We were handed gloves and our group was split down the middle, positioned on either side of a large field.
The instructions were seemingly simple: With my back to the other side of the field, a bird would be called to fly towards me. My job was to hold my arm out to the side, turn my head, and maintain eye contact with the bird so that it would land on the extended glove. Simple, maybe, but all of this was rather problematic for a person terrified of physical contact with birds.
I didn’t have time to think this through, though, as a piece of meat was placed on my glove and a whistle was blown. A bird was flying towards me.
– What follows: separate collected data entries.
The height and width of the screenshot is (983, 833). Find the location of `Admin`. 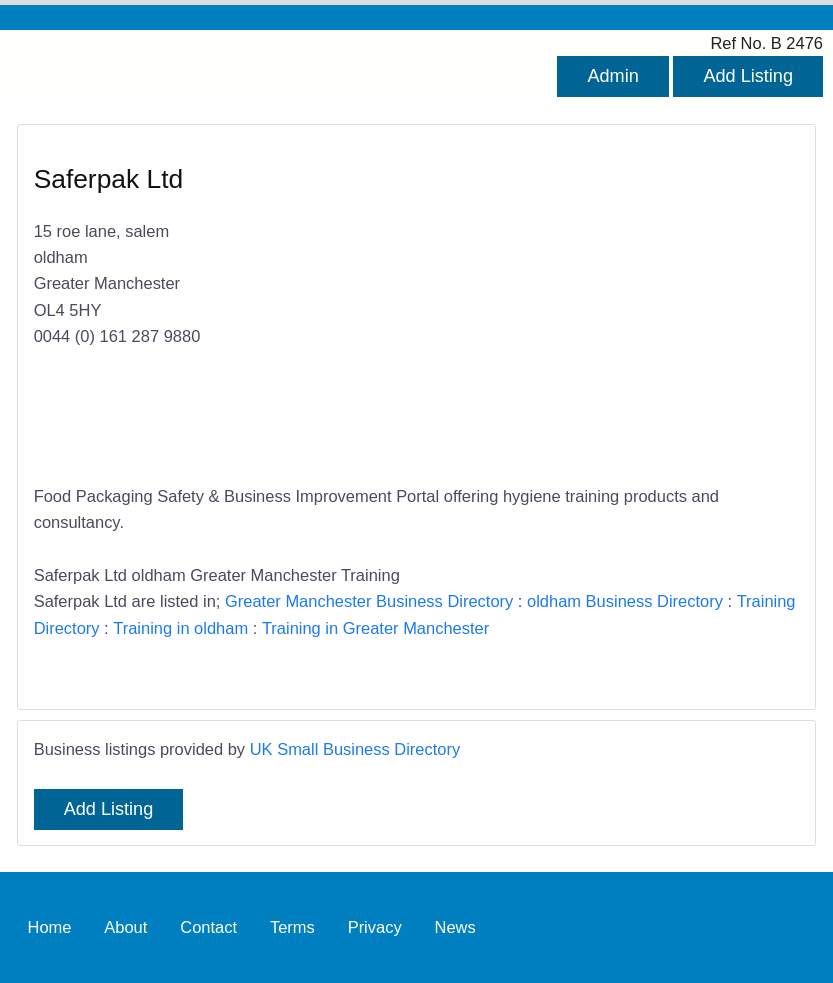

Admin is located at coordinates (612, 76).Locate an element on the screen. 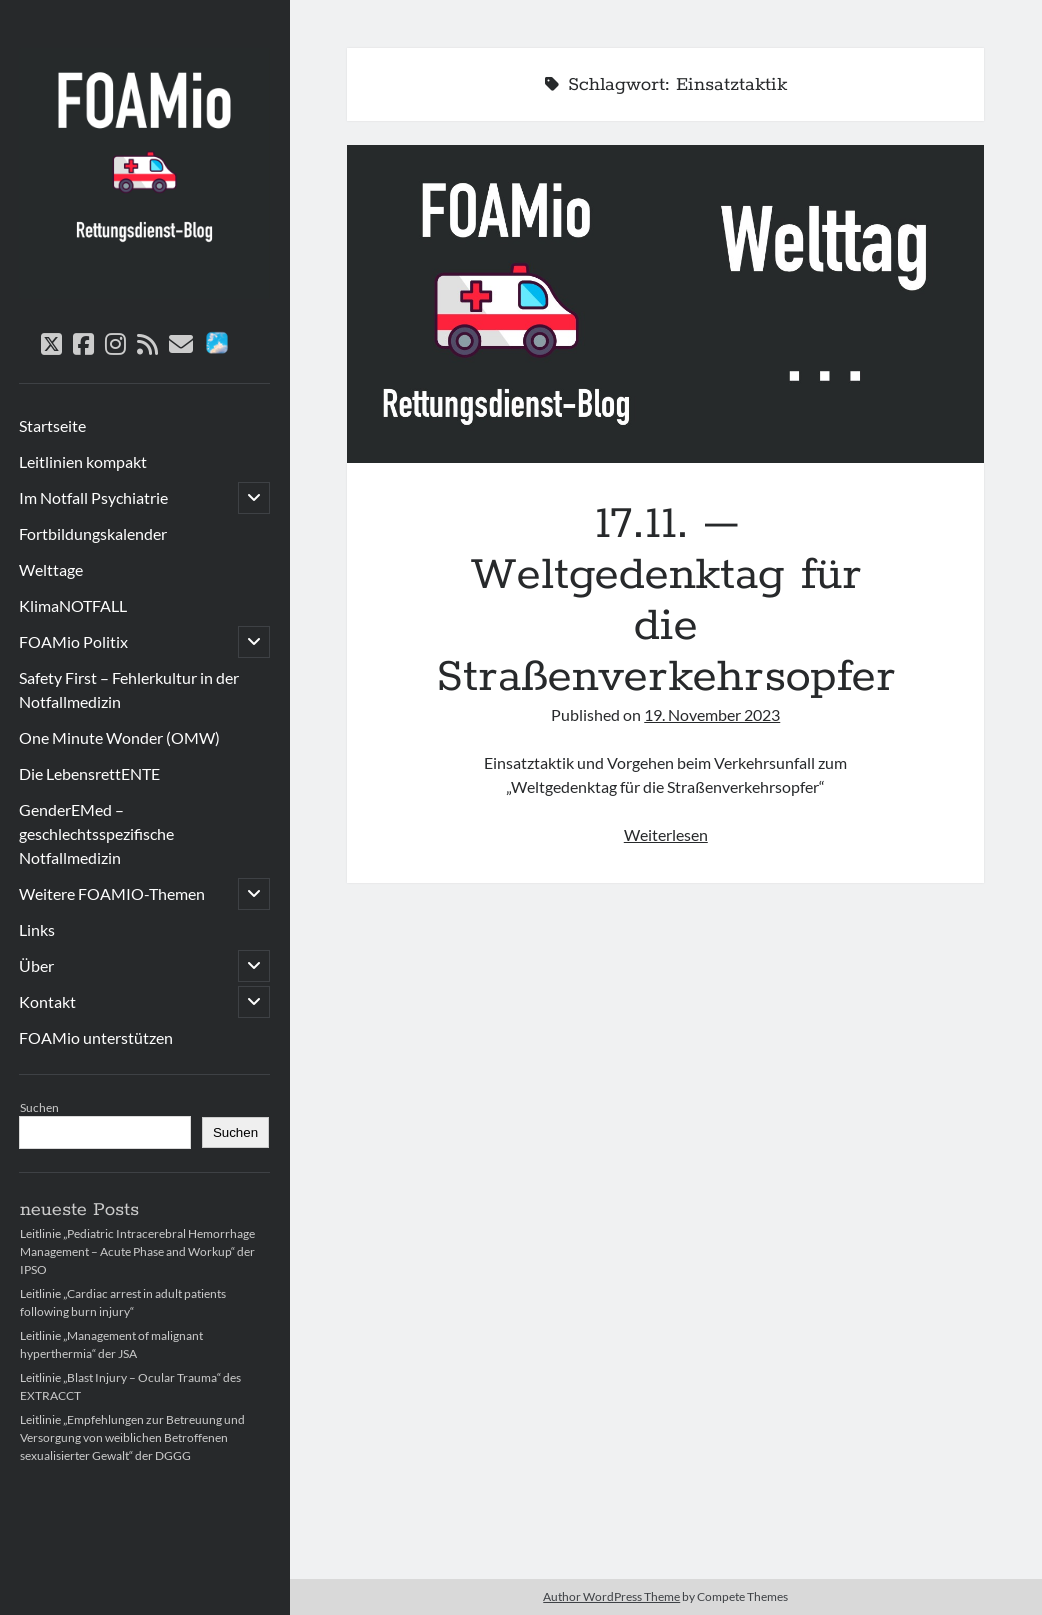 The image size is (1042, 1615). Weiterlesen is located at coordinates (666, 834).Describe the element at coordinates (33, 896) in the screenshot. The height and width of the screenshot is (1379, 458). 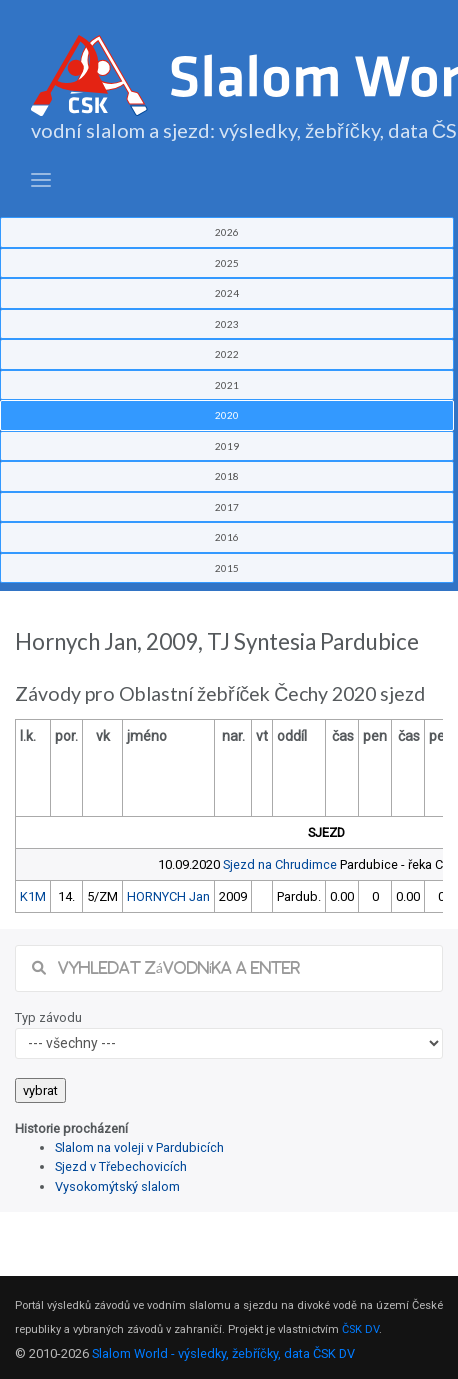
I see `K1M` at that location.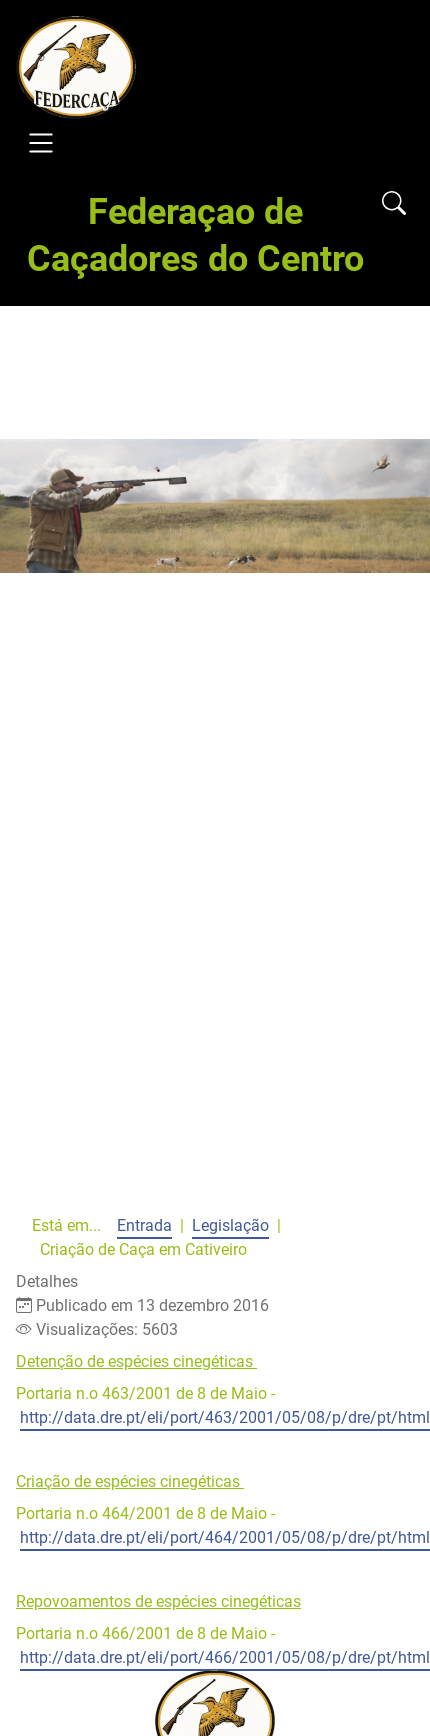 The image size is (430, 1736). Describe the element at coordinates (394, 205) in the screenshot. I see `[Open search]` at that location.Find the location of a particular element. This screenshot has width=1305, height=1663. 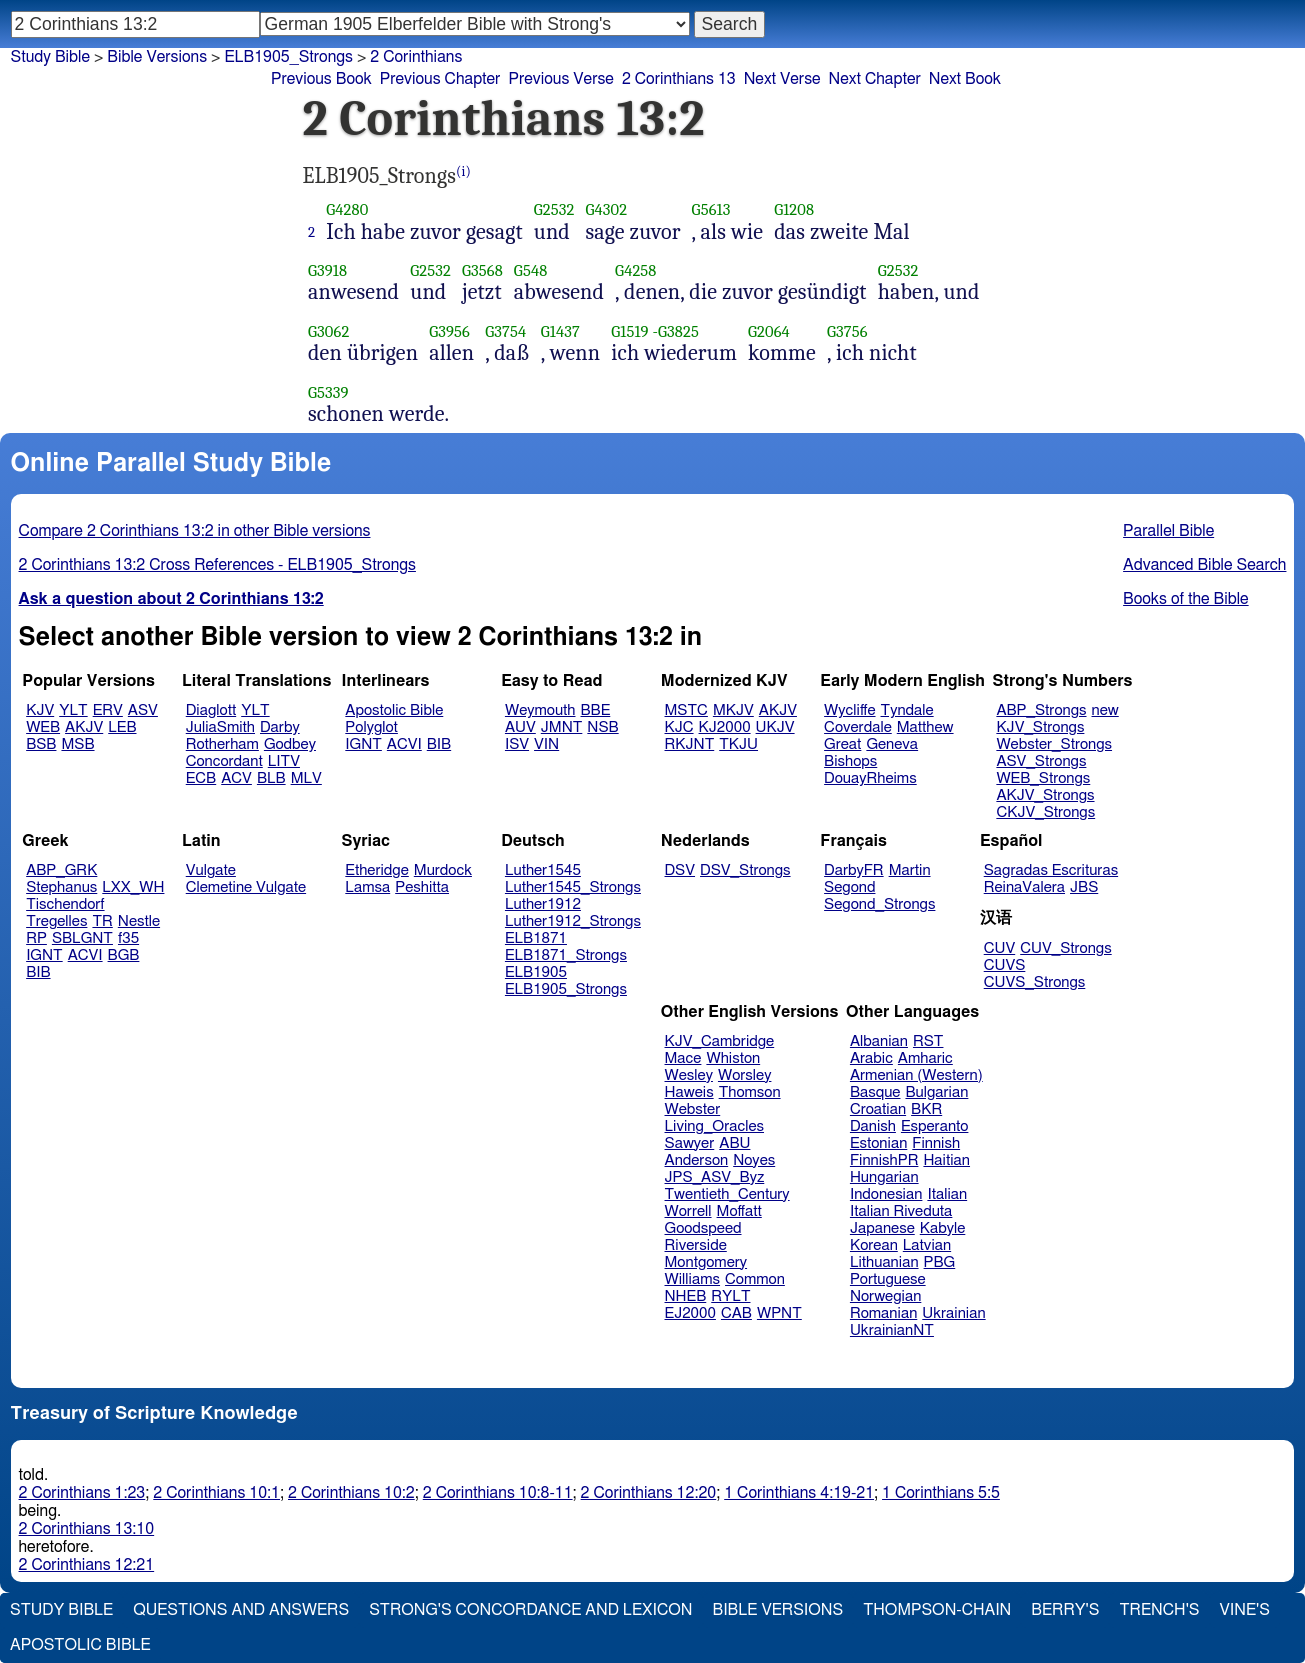

G548 is located at coordinates (531, 270).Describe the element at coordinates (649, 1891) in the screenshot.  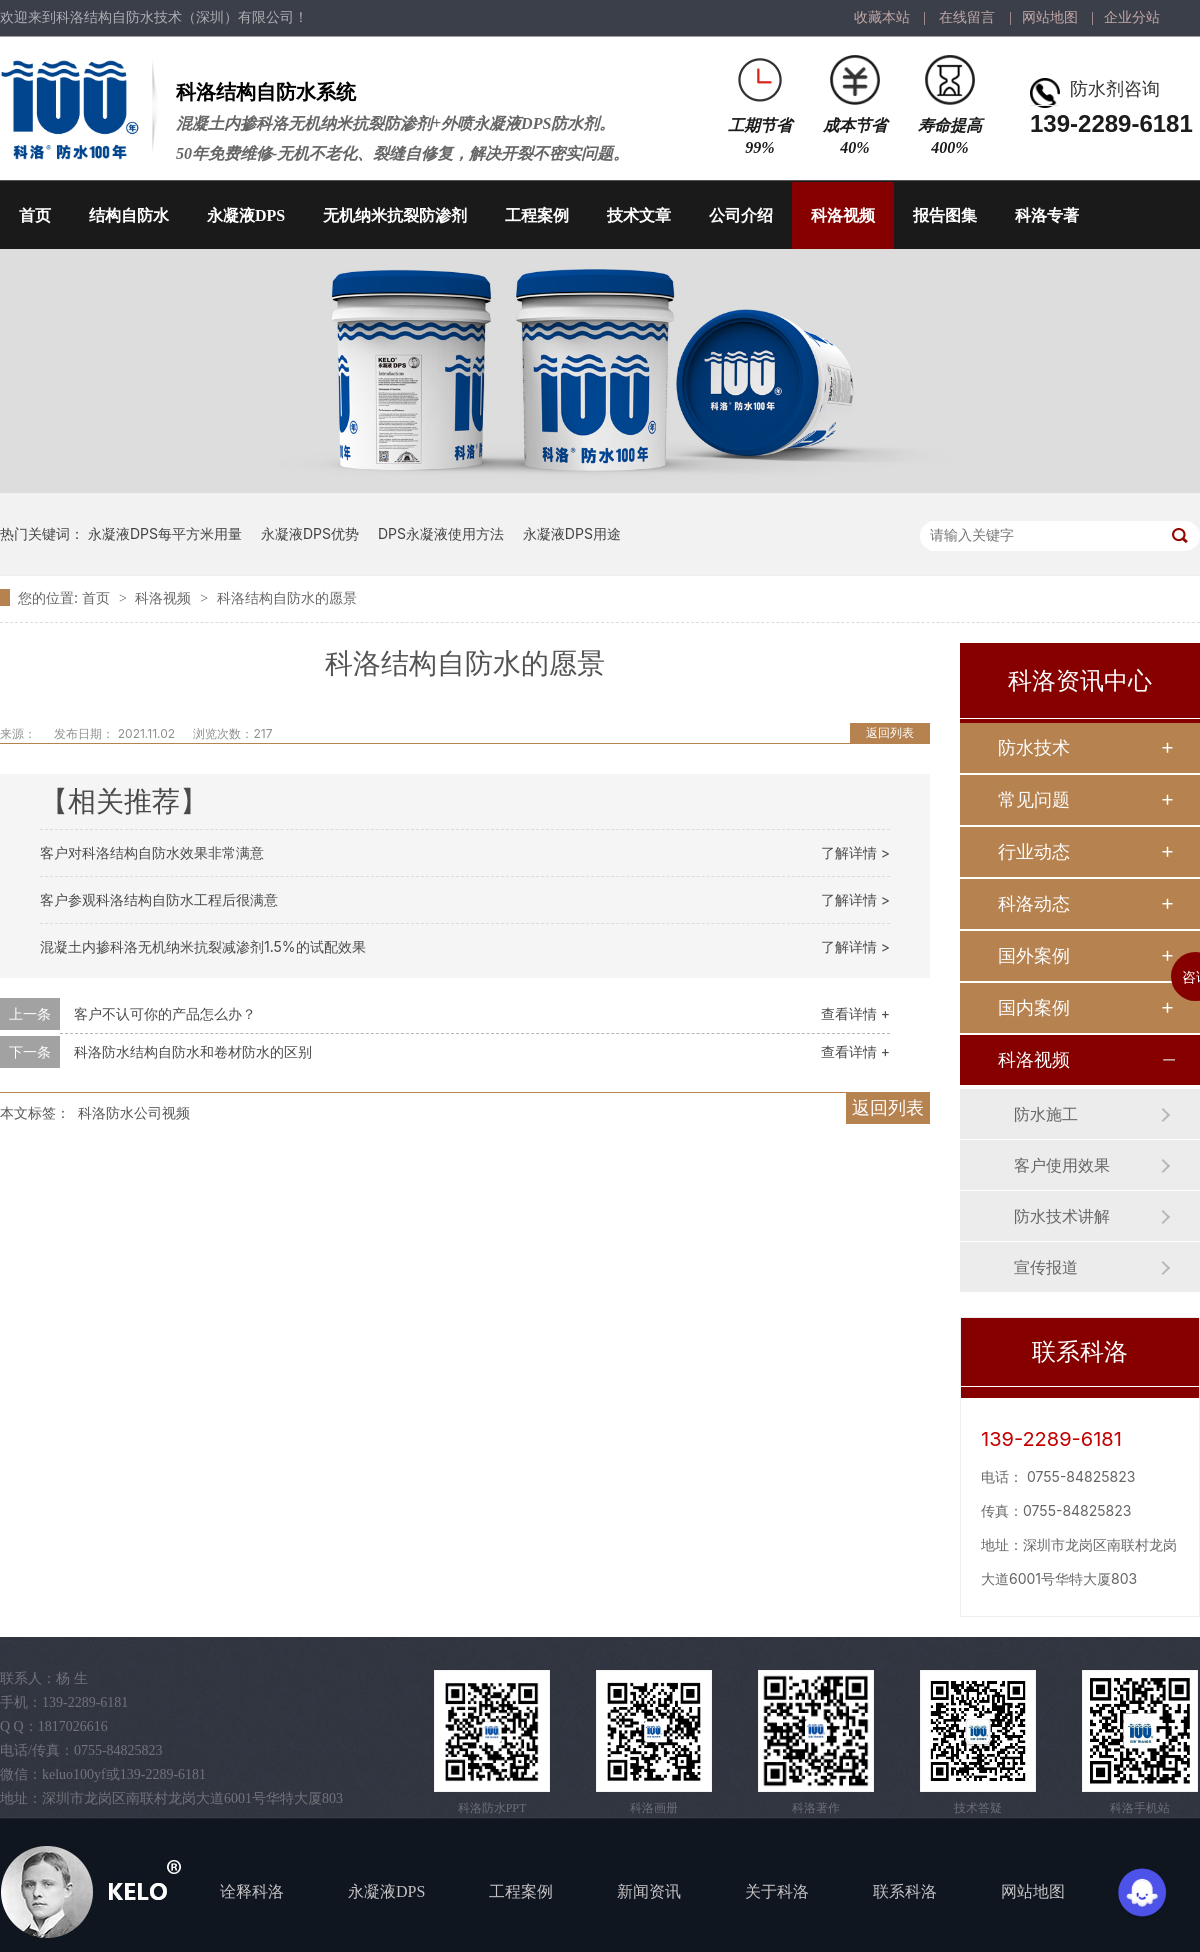
I see `新闻资讯` at that location.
The eagle landed on my arm, with a weight heavier than I expected, and I slowly turned, maintaining eye contact, until I was facing the other side of the field. Before I knew it, the bird was off flying once more.
We did this several more times, and I became less and less scared with every interaction. All of the eagles we saw that day were spectacular – a combination of powerful wings, piercing gazes, glossy feathers and menacing talons. I’ll never forget the experience.
|Alison looking far more relaxed than me!|
Adrenaline still coursing through me, it was time for something a little more relaxing. Climbing back into the Jeep, we drove towards the highest point in the park.
From this vantage point, the entirety of Cabarceno lay before us. Not only could we get a glimpse of just how big this park actually is, but we also got to see the stunning physical features of the region. Remnants of the mine are scattered across Cabarceno, and the accompanying sharp contrast between the bright green of the vegetation and the redness of the mountains beyond creates a picture-perfect landscape.
With this view acting as a farewell to Cabarceno, including the beautiful animals and the incredible people that uphold their welfare, it was time to leave. It was a thoroughly enjoyable day at Cabarceno Nature Park – and it is an attraction that I couldn’t recommend enough.
To find out more about Cabarceno Nature Park and the inspiring work being done here, check out the website.
In high season (April to September), all-day admission to the park costs 25 euros (15 euros for children). There are guided tours on offer too; a keeper tour costs 100 euros per person, while a full-day tour costs 200 euros (including lunch). There are discounts for group bookings.